↓↓↓

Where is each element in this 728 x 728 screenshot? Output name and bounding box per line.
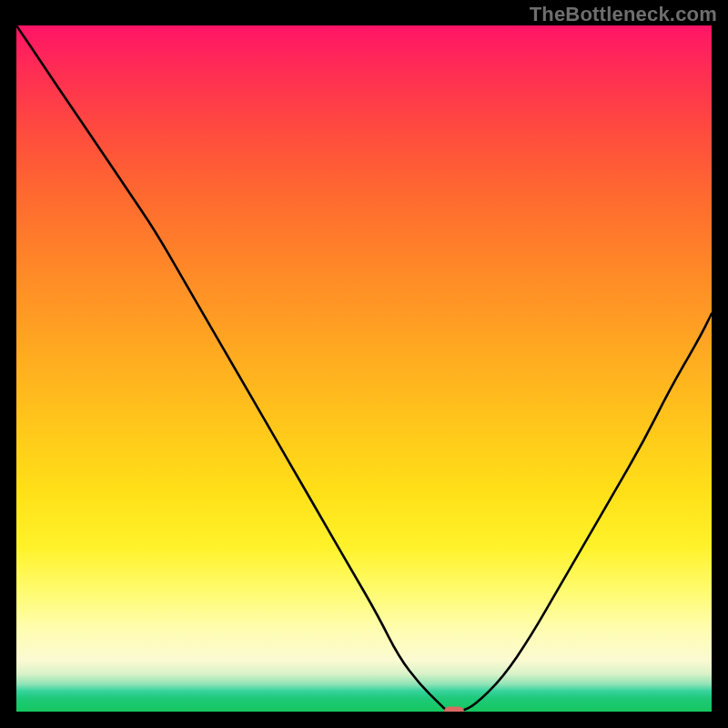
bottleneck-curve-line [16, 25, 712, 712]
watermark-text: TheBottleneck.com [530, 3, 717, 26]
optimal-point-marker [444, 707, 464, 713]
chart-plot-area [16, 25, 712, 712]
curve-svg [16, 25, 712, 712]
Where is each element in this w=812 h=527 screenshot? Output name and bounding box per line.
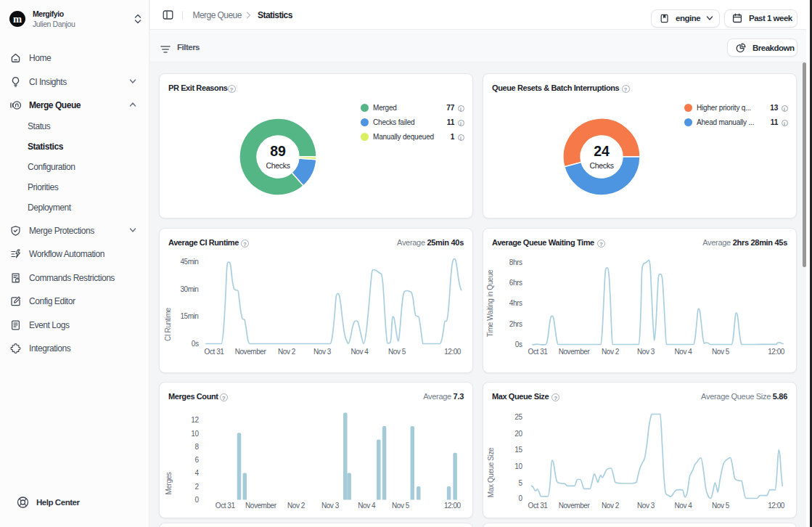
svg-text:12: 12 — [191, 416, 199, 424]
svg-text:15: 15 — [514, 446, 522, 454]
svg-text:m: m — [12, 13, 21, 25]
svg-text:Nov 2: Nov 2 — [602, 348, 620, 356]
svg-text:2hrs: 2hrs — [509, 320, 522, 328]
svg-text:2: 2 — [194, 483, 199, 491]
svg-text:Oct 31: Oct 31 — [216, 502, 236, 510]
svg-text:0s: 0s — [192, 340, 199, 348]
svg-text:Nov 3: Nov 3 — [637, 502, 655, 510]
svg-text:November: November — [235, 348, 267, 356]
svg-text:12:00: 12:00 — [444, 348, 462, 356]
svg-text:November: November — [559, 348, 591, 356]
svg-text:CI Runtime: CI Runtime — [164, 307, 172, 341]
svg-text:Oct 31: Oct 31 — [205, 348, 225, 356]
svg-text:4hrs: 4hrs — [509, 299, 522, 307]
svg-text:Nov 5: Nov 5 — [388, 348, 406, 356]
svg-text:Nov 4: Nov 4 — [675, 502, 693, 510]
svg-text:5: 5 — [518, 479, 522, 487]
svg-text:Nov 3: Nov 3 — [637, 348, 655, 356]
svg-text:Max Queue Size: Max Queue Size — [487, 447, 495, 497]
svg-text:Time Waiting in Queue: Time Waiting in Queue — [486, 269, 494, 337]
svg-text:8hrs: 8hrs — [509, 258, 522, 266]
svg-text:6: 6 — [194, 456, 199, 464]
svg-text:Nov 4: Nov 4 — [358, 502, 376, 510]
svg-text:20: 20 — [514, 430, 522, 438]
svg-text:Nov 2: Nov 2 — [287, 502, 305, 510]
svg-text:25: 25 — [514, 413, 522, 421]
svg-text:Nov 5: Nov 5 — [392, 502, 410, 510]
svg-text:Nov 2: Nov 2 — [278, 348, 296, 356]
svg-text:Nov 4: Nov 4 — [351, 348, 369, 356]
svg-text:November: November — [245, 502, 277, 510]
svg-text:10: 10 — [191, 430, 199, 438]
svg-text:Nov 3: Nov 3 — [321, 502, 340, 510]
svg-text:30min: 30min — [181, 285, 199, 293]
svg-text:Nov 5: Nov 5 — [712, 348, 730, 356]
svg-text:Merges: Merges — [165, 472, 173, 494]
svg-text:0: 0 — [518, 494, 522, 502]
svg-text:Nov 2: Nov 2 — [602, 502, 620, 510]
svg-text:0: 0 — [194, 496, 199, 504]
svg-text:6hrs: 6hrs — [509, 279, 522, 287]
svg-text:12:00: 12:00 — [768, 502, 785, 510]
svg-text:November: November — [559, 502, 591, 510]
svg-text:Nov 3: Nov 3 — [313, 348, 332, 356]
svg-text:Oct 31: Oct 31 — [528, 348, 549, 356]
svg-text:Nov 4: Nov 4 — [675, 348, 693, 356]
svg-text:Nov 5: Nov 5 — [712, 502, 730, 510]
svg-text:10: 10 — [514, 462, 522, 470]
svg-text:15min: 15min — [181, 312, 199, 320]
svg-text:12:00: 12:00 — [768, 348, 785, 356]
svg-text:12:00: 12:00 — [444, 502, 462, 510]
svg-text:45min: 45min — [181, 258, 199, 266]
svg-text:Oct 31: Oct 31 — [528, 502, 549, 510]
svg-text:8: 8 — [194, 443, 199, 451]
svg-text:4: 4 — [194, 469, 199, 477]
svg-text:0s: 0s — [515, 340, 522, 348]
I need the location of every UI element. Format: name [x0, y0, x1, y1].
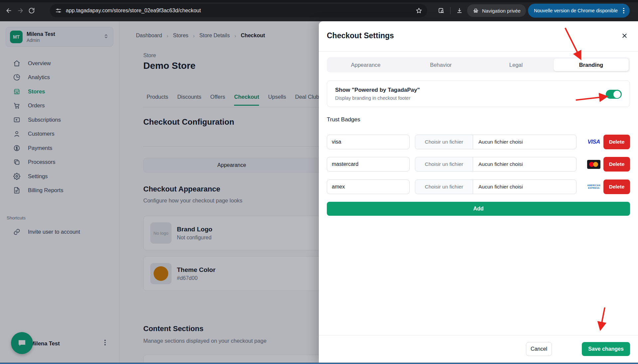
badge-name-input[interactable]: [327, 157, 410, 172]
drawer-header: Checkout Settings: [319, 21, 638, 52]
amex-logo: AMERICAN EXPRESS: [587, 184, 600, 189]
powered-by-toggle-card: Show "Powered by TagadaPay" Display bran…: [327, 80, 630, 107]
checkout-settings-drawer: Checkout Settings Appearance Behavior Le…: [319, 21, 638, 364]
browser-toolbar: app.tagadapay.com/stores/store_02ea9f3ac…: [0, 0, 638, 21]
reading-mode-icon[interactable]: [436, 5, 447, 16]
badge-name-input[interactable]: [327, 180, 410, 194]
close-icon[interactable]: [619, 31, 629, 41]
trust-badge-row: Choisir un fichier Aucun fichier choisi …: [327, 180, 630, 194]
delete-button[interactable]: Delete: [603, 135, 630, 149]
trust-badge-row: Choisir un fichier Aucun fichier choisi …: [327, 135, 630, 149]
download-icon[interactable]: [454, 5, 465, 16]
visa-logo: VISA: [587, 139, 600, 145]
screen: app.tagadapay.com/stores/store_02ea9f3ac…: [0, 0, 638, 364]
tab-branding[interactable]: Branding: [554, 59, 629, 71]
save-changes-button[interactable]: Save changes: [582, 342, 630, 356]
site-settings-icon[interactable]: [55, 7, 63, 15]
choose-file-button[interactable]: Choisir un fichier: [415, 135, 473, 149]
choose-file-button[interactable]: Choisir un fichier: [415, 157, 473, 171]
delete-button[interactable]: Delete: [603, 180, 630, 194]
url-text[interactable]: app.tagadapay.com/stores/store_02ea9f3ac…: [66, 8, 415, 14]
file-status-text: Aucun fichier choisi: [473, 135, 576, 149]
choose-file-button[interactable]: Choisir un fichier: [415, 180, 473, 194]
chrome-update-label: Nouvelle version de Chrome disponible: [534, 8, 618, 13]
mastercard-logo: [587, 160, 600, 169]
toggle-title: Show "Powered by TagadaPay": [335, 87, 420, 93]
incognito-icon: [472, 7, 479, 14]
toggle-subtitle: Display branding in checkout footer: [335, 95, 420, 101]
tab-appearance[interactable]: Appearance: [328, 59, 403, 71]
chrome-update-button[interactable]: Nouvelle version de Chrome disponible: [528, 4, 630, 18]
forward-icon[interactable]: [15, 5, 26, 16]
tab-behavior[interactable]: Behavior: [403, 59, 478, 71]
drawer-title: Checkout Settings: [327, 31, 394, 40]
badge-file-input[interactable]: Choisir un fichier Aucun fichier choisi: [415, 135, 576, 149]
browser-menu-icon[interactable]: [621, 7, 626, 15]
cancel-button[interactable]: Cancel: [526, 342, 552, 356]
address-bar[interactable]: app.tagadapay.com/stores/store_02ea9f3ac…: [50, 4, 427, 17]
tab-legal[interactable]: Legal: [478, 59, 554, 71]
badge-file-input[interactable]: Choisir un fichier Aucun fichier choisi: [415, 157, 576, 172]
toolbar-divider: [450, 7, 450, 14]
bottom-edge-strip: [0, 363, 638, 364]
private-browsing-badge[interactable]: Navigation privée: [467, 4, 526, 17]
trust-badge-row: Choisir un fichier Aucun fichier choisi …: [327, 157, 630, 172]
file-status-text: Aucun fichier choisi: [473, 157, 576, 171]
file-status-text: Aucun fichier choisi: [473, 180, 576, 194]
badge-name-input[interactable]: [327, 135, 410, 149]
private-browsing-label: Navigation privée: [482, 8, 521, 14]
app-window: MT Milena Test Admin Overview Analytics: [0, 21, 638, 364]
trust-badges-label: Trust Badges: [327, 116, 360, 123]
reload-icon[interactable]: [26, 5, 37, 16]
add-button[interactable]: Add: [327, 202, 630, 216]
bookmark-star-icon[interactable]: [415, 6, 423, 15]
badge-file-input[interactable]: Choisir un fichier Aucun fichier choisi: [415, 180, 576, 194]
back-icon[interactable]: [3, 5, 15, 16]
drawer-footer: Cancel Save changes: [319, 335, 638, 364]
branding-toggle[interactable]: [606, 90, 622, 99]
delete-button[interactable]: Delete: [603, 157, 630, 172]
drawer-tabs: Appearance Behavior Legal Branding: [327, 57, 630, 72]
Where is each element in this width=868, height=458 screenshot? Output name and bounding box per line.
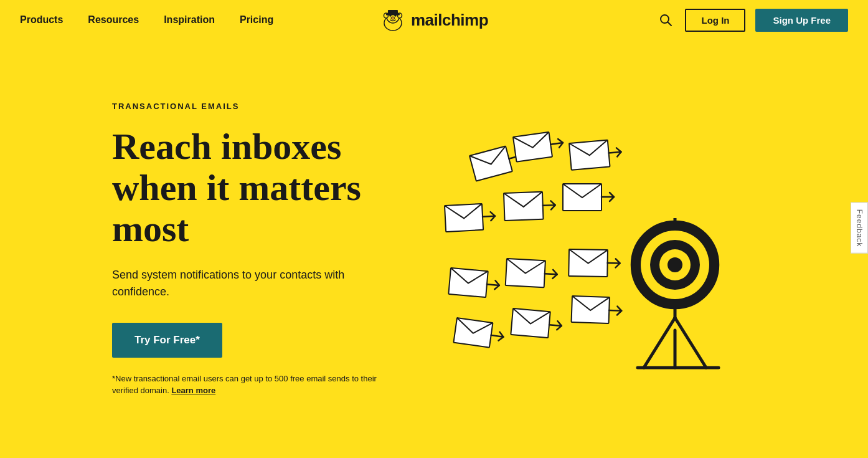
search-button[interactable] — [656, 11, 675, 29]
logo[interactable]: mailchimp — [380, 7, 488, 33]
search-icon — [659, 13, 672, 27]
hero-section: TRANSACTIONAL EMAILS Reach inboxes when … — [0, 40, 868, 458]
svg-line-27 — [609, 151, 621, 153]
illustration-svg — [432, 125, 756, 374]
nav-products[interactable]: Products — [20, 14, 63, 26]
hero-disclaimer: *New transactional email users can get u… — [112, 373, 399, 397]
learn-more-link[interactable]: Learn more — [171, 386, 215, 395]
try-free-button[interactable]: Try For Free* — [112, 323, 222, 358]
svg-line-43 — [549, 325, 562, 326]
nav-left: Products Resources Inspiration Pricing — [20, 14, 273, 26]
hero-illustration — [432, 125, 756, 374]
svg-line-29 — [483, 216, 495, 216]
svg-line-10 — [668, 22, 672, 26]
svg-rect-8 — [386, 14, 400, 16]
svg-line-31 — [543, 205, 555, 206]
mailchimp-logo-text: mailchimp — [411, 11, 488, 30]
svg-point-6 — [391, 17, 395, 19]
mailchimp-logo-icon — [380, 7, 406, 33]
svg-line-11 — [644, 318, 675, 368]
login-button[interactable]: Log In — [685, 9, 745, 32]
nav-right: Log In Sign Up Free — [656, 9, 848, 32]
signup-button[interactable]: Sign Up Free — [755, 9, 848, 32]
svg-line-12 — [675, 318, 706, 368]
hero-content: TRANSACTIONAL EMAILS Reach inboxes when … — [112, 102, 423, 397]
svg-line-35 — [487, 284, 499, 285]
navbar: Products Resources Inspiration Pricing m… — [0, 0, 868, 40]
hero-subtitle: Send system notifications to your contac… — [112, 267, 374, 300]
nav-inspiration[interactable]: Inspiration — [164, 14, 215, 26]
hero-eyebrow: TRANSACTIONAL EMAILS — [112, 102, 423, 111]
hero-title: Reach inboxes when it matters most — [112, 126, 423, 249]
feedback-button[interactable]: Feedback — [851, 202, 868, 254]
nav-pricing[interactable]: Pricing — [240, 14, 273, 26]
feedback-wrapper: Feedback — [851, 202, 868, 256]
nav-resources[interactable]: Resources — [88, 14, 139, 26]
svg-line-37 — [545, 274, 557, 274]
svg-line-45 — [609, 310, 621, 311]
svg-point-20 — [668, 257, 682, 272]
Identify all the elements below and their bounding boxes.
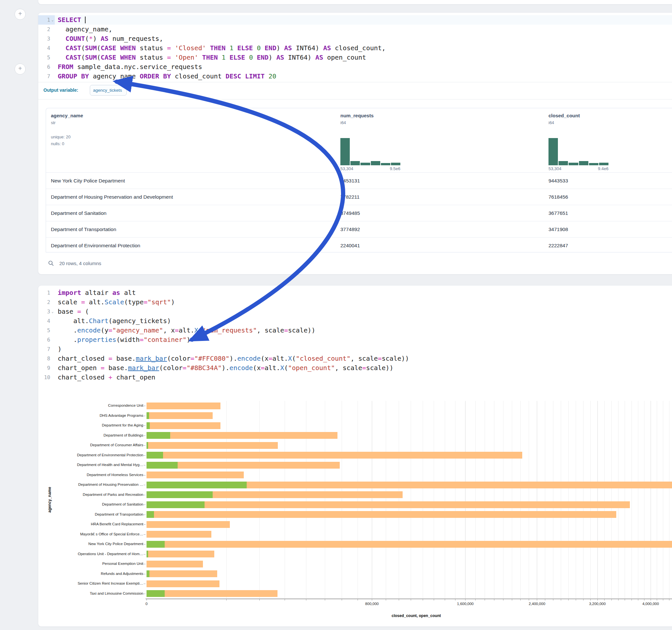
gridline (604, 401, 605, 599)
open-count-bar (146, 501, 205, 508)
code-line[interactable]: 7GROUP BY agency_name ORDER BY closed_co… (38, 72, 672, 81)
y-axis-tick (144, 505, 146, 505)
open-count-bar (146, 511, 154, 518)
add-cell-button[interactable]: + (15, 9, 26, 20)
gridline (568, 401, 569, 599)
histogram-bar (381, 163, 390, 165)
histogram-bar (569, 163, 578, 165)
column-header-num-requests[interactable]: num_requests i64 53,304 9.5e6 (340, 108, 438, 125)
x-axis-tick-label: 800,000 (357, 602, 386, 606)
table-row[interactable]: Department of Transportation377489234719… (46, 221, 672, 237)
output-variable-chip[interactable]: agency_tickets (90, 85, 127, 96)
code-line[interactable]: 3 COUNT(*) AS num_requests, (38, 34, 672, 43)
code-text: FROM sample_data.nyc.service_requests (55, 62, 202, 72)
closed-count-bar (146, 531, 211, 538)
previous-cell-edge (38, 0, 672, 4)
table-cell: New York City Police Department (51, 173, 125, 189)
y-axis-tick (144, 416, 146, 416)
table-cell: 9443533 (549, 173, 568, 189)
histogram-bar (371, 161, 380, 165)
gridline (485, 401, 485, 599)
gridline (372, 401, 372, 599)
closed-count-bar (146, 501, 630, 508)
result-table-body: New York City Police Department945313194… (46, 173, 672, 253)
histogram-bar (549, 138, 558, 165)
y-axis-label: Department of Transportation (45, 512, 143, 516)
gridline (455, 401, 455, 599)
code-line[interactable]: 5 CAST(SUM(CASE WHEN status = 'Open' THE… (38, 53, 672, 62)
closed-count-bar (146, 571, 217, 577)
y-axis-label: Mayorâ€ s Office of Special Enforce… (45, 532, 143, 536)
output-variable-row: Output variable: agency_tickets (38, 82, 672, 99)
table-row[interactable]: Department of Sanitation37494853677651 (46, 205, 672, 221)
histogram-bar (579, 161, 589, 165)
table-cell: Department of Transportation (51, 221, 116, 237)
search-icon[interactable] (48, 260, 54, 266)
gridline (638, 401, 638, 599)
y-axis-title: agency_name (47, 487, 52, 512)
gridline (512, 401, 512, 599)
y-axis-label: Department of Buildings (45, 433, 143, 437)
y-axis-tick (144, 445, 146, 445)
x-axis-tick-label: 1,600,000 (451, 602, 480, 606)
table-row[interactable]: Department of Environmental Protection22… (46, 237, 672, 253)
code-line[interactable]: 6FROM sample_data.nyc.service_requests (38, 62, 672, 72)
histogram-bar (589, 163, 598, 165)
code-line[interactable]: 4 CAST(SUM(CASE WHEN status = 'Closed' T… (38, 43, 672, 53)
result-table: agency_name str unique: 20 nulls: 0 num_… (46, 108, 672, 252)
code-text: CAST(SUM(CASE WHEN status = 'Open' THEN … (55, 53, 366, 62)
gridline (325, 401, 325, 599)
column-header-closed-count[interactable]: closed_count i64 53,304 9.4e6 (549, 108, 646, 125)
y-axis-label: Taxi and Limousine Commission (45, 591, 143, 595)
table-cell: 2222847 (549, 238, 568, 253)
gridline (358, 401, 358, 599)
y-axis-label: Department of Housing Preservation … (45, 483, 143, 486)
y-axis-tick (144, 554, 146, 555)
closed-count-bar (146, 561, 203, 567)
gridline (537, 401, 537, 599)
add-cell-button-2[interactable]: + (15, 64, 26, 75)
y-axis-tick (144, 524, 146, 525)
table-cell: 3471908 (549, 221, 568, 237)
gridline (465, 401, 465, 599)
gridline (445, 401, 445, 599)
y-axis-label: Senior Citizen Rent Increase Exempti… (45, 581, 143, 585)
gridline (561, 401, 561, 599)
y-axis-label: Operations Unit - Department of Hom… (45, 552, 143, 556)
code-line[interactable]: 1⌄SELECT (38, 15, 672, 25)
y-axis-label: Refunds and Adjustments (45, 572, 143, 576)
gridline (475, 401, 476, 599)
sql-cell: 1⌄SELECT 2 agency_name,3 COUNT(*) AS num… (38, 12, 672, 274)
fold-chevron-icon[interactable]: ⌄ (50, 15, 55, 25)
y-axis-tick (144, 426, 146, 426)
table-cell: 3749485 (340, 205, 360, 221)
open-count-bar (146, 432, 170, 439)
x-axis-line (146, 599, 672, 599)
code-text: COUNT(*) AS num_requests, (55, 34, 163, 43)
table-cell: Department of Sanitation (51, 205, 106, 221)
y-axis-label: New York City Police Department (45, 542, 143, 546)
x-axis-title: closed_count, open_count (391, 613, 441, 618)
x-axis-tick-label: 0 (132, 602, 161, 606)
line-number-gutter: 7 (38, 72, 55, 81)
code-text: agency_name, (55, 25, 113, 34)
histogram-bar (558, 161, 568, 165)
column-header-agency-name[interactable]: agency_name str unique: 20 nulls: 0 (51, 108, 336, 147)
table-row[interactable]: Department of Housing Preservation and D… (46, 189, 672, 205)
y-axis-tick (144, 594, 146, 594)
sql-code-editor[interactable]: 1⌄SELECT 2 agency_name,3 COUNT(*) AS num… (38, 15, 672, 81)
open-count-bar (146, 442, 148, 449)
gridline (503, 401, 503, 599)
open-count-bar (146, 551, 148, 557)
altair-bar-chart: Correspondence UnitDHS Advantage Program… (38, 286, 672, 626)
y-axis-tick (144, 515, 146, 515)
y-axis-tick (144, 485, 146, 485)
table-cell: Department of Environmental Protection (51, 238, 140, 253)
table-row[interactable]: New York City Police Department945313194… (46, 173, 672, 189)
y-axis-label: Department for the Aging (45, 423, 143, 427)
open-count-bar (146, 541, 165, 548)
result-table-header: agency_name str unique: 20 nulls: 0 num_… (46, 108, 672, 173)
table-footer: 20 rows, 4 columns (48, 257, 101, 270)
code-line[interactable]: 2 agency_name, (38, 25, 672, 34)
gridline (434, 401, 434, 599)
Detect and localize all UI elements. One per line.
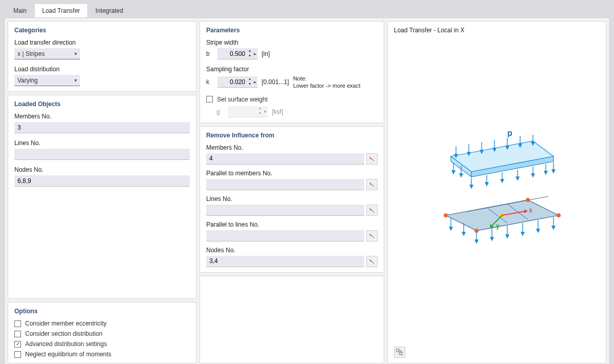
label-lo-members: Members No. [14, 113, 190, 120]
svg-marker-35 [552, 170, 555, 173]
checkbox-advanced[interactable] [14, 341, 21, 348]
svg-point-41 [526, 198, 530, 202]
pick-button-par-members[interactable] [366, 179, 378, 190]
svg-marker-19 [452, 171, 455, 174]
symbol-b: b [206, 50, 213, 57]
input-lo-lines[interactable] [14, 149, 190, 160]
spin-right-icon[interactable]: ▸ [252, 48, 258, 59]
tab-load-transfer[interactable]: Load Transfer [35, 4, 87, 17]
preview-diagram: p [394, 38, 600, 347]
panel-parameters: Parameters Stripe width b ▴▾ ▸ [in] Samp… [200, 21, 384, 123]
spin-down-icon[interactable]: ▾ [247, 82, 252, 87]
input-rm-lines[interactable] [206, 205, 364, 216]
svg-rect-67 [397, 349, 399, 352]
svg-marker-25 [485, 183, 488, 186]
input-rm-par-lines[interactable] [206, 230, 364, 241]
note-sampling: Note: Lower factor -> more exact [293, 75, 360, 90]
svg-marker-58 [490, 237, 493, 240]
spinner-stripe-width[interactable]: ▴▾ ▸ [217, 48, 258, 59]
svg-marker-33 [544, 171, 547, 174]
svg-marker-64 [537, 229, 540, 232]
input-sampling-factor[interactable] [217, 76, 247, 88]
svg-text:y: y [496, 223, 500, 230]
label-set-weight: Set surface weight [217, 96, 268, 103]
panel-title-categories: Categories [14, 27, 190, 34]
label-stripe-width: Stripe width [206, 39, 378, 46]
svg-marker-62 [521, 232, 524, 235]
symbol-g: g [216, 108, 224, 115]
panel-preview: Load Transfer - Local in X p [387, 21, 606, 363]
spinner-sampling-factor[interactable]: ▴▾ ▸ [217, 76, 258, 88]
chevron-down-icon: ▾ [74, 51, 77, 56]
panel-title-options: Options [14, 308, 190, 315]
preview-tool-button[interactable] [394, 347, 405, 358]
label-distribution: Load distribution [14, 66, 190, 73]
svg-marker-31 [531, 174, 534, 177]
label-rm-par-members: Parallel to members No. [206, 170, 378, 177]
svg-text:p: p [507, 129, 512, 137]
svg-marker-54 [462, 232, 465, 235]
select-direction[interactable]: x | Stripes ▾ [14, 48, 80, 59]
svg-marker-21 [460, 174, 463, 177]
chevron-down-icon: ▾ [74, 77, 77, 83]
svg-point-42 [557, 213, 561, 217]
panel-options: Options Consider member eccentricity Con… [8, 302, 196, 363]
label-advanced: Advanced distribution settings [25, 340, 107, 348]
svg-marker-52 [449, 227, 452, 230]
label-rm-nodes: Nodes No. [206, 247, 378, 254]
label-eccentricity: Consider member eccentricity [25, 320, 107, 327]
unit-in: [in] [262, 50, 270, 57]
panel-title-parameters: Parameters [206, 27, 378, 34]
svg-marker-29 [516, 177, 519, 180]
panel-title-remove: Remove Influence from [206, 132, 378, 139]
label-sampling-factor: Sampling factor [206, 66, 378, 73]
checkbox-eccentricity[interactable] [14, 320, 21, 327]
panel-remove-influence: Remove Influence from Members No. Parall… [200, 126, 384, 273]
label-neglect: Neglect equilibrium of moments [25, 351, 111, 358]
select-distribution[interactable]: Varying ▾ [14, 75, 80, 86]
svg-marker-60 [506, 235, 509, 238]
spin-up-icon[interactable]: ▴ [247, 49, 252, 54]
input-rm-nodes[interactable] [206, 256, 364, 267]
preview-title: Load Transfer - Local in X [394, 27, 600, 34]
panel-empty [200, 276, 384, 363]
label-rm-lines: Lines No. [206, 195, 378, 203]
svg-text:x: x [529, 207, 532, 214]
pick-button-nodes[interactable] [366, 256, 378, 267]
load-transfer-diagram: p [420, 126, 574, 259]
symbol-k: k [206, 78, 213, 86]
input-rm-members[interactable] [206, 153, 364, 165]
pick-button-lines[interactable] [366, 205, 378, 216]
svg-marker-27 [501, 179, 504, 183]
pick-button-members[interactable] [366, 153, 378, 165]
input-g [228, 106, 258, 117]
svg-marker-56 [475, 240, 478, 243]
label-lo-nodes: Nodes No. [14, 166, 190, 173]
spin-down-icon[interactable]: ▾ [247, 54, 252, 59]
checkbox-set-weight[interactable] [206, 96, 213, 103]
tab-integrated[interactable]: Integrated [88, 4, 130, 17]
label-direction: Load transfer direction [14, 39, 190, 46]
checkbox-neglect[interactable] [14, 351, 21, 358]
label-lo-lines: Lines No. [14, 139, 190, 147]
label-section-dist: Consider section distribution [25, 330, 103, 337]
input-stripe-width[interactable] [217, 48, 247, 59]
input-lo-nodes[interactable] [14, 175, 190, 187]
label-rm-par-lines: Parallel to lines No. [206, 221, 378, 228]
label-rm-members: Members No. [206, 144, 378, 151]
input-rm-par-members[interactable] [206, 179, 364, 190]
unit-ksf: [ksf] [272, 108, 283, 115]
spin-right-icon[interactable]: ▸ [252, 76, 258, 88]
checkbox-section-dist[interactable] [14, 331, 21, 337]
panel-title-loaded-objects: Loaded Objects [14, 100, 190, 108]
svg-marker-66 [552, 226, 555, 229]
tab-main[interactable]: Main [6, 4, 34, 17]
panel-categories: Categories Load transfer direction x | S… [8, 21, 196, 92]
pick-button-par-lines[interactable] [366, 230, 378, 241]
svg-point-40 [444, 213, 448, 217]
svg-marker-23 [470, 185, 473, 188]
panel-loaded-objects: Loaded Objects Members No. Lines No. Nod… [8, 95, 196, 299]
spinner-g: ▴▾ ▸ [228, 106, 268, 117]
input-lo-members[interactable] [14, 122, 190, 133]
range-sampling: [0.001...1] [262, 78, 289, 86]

↑↑↑

§ **Prompt**
Of the lines above, copy each one that contains the word "November".

§ **Result of this exercise**
svg-text:November: November — [235, 348, 267, 356]
svg-text:November: November — [559, 348, 591, 356]
svg-text:November: November — [245, 502, 277, 510]
svg-text:November: November — [559, 502, 591, 510]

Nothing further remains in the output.